Ardi the Ape-Girl

Oct 21, 2009 16:21

Facts and Theories

While noodlng around on Ardi, the latest Ape Man that will cause us to Rethink All of Human Evolution, I came across the following on a web site called "Darwin Catholic."  As Chesterton observed back when he was writing about the Scopes Trial, there is no contradiction between the two, at least insofar as "Darwin" stands in for a scientific theory and not for a social pose.

I have no idea who the blogger is, but he had a very nice summary of Ardi -- why she is important, what she does and does not mean so far as human descent is concerned.  darwincatholic.blogspot.com/2009/10/ardi-looking-at-latest-missing-link.html

DarwinCatholic included the following graphic, which is as nice an illo of the fact/theory distinction as I've seen.



Facts are the dots; theories are connecting the dots.  We know from Craig's Theorem in logic that we can always draw a different theory through the same body of facts.  We also know that it is possible for one of the facts to be a cuckoo: it doesn't really belong with this set of facts.  Folks who blather about whether evolution is a fact or a theory miss the point -- usually from either end.  You may as well talk about "The Theory of Astronomy" as about "The Theory of Evolution."  Evolution is not the theory.  Evolution is what the theories of natural selection, common descent, etc. are trying to make sense of.  A fact is something measurable -- like a fossil.  The theory's job is to be true to the facts, that is, "faithful" to the facts.  Truth and fact are thus two different concepts.  A theory is never a fact, no matter how well supported it is by them any more than a box full of pencils is a pencil, no matter how many pencils are in the box.  When we say "evolution is a fact" we are using the term "fact" in an analogous sense.  We are saying the theory is so well supported that it is like a fact.  This confuses the crap out of a lot of folks.

As to why Ardi is important, DarwinCatholic says:

Now we have Ardi, who despite having a big toe that would have allowed her to grip things thing her feet, has a pelvis and legs which are clearly adapted to walking upright 4.4 million years ago. Even the leg bones we have from Orrorin tugenensis 6 million years ago appear to suggest a bi-pedal posture (though it's harder to know from such incomplete remains). So with Ardi's well preserved skeleton for confirmation, it's starting to look very much like human ancestors have been bipedal for a very long time. Large brains and other adaptations are later, but it would appear that it may have been the chimps and gorillas who developed adaptations for arboreal life, and in the process shifted to walking on all fours and putting weight on the knuckles of their hands -- rather than these being features that our ancestors shed.
...which is very interesting.  It begins to look not like "man is descended from chimps" but that "chimps are descended from man."  All in a loosey-goosey sense, of course.  They weren't men, and they weren't chimps.  I've always wondered about knuckle-walkers.  How did you get from that to normal hand use?  It seemed like a detour.  Now we have the possibility that the chimps and gorillas may actually be on their way from a bipedal ancestor to a quadrupedal descendant!

A Further Note

Noodling on Mr. DarwinCatholic's site led to this interesting meditation on the nature of species.

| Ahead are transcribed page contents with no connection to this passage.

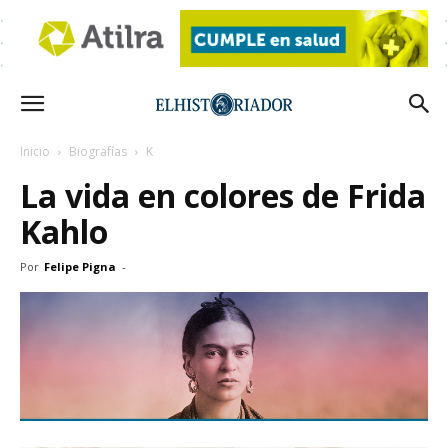
Inicio
Biografías
K
La vida en colores de Frida
Kahlo
Por
Felipe Pigna
-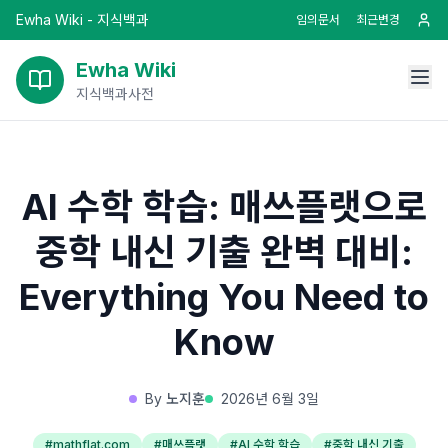
Ewha Wiki - 지식백과
임의문서
최근변경
Ewha Wiki
지식백과사전
AI 수학 학습: 매쓰플랫으로
중학 내신 기출 완벽 대비:
Everything You Need to
Know
By
노지훈
2026년 6월 3일
#
mathflat.com
#
매쓰플랫
#
AI 수학 학습
#
중학 내신 기출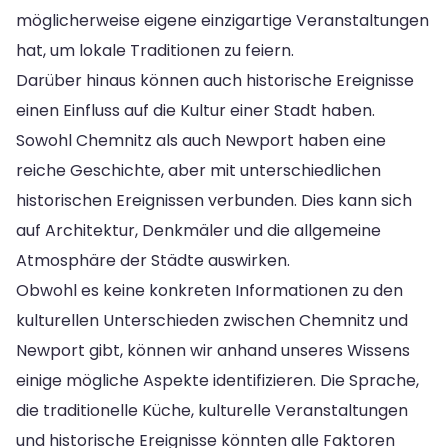
möglicherweise eigene einzigartige Veranstaltungen
hat, um lokale Traditionen zu feiern.
Darüber hinaus können auch historische Ereignisse
einen Einfluss auf die Kultur einer Stadt haben.
Sowohl Chemnitz als auch Newport haben eine
reiche Geschichte, aber mit unterschiedlichen
historischen Ereignissen verbunden. Dies kann sich
auf Architektur, Denkmäler und die allgemeine
Atmosphäre der Städte auswirken.
Obwohl es keine konkreten Informationen zu den
kulturellen Unterschieden zwischen Chemnitz und
Newport gibt, können wir anhand unseres Wissens
einige mögliche Aspekte identifizieren. Die Sprache,
die traditionelle Küche, kulturelle Veranstaltungen
und historische Ereignisse könnten alle Faktoren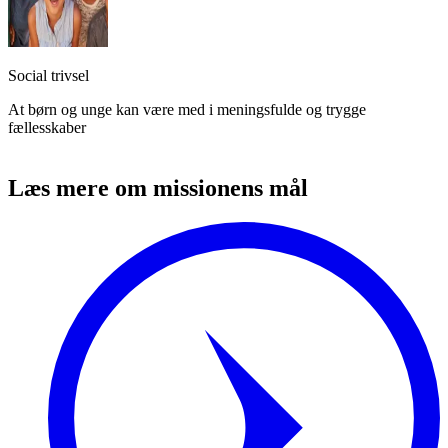
Social trivsel
At børn og unge kan være med i meningsfulde og trygge
fællesskaber
Læs mere om missionens mål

darwincatholic.blogspot.com/2005/10/evolution-speciation-and-nominalism.html

Darwin himself wrote in the Origin: "I look at the term species as one arbitrarily given, for the sake of convenience, to a set of individuals closely resembling each other..."  This puts him squarely in the nominalist camp, which is too bad because nominalism is incoherent.  And it does make somewhat problematical the "Origin of Species."  Once you say that species originate in humans giving them names, what more is left?  The incoherence: "closely resembling each other" in virtue of what?  Grass and frogs are green.  Some frogs are blue, but not green.  So clearly, some resemblances matter more than others.  What makes a frog "frog-like"?  Even the nominalist must presuppose some form called "frog" to which this frog and that frog are more or less faithful.  We might even say that this frog and that frog are facts, but "frog" is a theory that makes sense of them.

DarwinCatholic claims to be a Platonic realist, but his discussion strikes me as reasobable Aristotelia, which is good, since Aristotle had the better understanding of forms.